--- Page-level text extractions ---
'''
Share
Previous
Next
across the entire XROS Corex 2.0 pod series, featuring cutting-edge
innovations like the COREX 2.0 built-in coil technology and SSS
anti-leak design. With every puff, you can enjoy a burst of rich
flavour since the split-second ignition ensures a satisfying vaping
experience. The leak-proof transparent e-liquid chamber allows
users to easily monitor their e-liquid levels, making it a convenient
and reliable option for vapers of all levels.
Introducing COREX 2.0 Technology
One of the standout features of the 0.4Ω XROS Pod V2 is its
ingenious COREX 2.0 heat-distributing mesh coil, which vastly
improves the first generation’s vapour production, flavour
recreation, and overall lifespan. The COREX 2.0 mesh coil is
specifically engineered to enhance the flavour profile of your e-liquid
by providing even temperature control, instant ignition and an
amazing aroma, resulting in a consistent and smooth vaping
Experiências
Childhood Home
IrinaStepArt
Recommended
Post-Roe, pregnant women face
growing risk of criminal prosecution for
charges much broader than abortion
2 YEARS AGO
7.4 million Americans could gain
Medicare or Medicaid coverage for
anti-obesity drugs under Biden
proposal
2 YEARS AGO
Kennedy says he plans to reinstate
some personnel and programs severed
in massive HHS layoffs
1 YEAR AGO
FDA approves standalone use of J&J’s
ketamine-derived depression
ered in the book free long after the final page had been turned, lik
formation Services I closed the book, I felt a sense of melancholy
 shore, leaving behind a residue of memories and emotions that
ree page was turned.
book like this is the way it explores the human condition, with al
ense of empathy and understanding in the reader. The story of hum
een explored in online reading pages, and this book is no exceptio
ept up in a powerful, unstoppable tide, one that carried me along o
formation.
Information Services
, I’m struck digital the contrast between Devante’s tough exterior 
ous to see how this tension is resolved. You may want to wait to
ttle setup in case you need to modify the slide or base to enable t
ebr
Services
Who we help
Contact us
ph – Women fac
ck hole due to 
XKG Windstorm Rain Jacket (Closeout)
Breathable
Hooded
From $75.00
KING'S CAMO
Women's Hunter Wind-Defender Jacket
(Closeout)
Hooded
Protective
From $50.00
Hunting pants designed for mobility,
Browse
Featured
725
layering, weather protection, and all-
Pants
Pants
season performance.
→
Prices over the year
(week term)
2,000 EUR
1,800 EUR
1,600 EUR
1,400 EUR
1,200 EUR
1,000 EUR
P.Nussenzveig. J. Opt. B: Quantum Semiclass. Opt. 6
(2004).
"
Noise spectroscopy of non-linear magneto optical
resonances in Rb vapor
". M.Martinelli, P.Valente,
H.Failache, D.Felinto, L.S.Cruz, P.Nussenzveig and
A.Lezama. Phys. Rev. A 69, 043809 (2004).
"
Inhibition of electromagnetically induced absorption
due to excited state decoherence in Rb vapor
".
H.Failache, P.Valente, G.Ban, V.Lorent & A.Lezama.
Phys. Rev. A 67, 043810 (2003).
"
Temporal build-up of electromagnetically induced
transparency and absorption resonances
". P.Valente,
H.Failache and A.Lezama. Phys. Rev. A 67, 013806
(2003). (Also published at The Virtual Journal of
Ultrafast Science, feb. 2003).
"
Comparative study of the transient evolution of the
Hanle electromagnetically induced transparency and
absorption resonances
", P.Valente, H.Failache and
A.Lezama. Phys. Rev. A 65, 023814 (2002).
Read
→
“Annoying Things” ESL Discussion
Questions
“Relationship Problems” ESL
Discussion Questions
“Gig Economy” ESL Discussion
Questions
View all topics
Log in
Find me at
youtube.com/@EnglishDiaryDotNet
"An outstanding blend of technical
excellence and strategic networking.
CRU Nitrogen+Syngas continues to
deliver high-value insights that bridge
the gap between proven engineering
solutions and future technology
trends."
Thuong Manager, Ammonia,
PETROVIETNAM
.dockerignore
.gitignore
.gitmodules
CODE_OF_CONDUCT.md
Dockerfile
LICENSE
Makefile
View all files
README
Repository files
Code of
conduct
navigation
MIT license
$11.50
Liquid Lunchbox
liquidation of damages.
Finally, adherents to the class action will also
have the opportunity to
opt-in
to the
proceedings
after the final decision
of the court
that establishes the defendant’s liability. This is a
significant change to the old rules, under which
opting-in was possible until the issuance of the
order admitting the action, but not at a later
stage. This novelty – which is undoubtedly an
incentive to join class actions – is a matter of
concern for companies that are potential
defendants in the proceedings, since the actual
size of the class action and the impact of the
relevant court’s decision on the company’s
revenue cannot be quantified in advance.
'''
--- REQUIRED WORK ---
For each line in the data above that contains the string "leak", extract the line.

--- TASK RESULT ---
anti-leak design. With every puff, you can enjoy a burst of rich
experience. The leak-proof transparent e-liquid chamber allows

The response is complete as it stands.